This last part was directed at Derek.

“I’ve been chopping the long grass outside the fence,” he said as matter-as-factly as he could.

“From the chain gang?”

Derek only nodded.

“Well, y’all get back to it. Come on, Stiles. Get your clothes on for chrissake!”

Stiles eased back into his overalls and started back up the path toward the fence.

“Did he touch you at all?" The man surveyed the scattered orange peels laying on the grass. "Did you take anything from his bare hand? Where'd them oranges come from?” the man asked, intently enough to make Derek uncomfortable.

Derek started to answer, but Stiles cut him off.

“Don’t be silly, Oscar. I had George tie 'em up on the fence last night for Derek. I’m only bored, not stupid.”

“Okay, okay. But you know the rules. I won’t say anything about this, this time. But don’t let me catch you out here again.

Stiles waved at Derek and, without a word, trudged back up the path to the fence.

“What the hell is this all about?” Derek asked the man, coming up to face him.

“Y’all just mind your own business and get back to work. That boy’s one of the secret people and the less you know about them, the better it is for everyone.”


	3. Chapter 3

The summer continued hot and sultry, the air so thick you could cut it with a knife. Branches drooped, birds wheezed and the damp ground beneath the gnarled, old trees grew dank and musty.

Derek hadn’t see Stiles for three days. Try as he might, he couldn’t chop at the grass any slower than he already was. Maybe the boy had disappeared forever. Maybe he’d never existed at all.

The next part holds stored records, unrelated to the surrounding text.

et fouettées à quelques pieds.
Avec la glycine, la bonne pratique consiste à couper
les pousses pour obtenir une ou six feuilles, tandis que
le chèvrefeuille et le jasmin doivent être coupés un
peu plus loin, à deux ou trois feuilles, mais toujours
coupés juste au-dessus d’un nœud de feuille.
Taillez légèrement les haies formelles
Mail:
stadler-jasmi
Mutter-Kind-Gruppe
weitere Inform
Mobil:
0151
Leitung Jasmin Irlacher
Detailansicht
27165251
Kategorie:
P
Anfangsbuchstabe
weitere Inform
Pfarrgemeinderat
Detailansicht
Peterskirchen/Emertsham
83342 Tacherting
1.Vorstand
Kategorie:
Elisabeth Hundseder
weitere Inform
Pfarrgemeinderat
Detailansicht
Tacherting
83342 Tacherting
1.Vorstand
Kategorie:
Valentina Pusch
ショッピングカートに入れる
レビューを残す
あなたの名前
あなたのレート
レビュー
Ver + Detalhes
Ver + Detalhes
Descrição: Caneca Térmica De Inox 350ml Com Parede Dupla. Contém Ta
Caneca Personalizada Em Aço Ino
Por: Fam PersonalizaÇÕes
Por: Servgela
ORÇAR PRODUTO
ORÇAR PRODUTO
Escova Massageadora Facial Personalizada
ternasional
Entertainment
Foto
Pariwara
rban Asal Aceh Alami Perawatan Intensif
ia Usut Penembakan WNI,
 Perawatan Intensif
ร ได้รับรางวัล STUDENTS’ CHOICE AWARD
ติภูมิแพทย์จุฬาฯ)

The secret people danced in his head. He’d asked other inmates, but no one knew anymore than he did. Finally, one of the guards had cautioned him, told him to shut up and mind his own business.

The afternoon of the fourth day promised rain. The air was thicker than it had been all week and the dark gray clouds hung down close to the ground, rumbling and flashing lightening.

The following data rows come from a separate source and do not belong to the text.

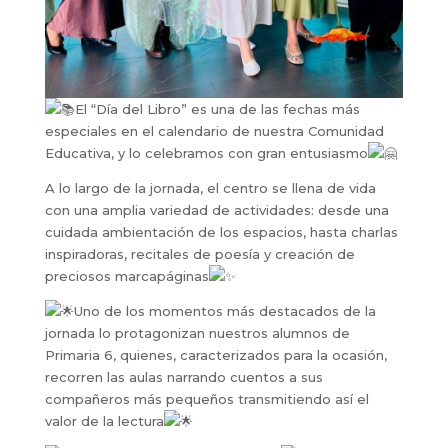
El “Día del Libro” es una de las fechas más
especiales en el calendario de nuestra Comunidad
Educativa, y lo celebramos con gran entusiasmo
A lo largo de la jornada, el centro se llena de vida
con una amplia variedad de actividades: desde una
cuidada ambientación de los espacios, hasta charlas
inspiradoras, recitales de poesía y creación de
preciosos marcapáginas
Uno de los momentos más destacados de la
jornada lo protagonizan nuestros alumnos de
Primaria 6, quienes, caracterizados para la ocasión,
recorren las aulas narrando cuentos a sus
compañeros más pequeños transmitiendo así el
valor de la lectura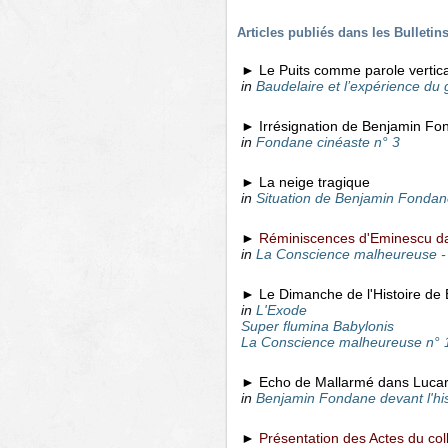
Articles publiés dans les Bulleti
► Le Puits comme parole vertic
in
Baudelaire et l’expérience du 
► Irrésignation de Benjamin Fon
in
Fondane cinéaste n° 3
► La neige tragique
in
Situation de Benjamin Fondan
►
Réminiscences d'Eminescu da
in
La Conscience malheureuse
-
► Le Dimanche de l'Histoire de
in
L'Exode
Super flumina Babylonis
La Conscience malheureuse n° 
► Echo de Mallarmé dans Lucarn
in
Benjamin Fondane devant l'his
►
Présentation des Actes du co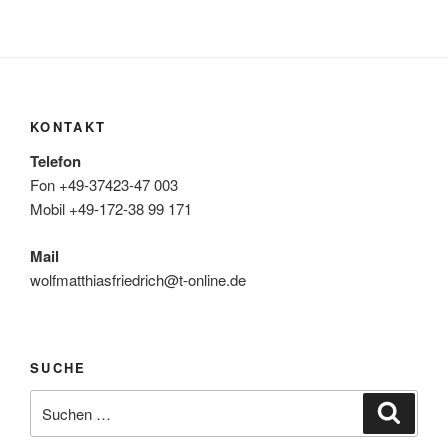
KONTAKT
Telefon
Fon +49-37423-47 003
Mobil +49-172-38 99 171
Mail
wolfmatthiasfriedrich@t-online.de
SUCHE
Suche
Suche
nach:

Derek had expected the truck to be along any time when a man on a horse had ridden by and told him the truck was busted down and to just be patient. He sat down under one of the looming chestnut trees and when the rain started, pelting the soft ground with huge drops, he stayed relatively safe and dry.

He was poking twigs in the ground wondering what could be taking so long to fix a damn truck. They could have pushed it by quicker at this rate. He thought about dinner, probably red beans and rice again, and remembered that he was suppose to turn in his top sheet in the morning.

“Derek?”

He couldn’t be sure that he’d heard. He stopped his musings and looked around. The rain was getting heavier and the thunder practically shook the leaves offin the trees.

“Derek!”

Now he was on his feet. He was sure he had heard it this time. The boy’s melodious voice always sent shivers up his spine. Some bushes rustled next to the fence and a moment later Stiles was standing in the rain, the water making erratic rivulets down his smooth, pale skin.

‘You should’ve at least put some shoes on,” Derek scolded. The boy’s toes left indents in the soft, red mud.

“I had to get out of the place while I could. The roof leaks something terrible in one of the dorms so they’re all scurryin’ around like Noah sprung a leak. I couldn’t wait to see ya.”

Those words made Derek’s belly do somersaults.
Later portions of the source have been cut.